→ Material for this task
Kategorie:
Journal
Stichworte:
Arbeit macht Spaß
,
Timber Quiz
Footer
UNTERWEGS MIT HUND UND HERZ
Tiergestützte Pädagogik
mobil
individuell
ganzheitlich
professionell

→ What to do
Transcribe the records above exactly as they appear.

→ Answer section
Kategorie:
Journal
Stichworte:
Arbeit macht Spaß
,
Timber Quiz
Footer
UNTERWEGS MIT HUND UND HERZ
Tiergestützte Pädagogik
mobil
individuell
ganzheitlich
professionell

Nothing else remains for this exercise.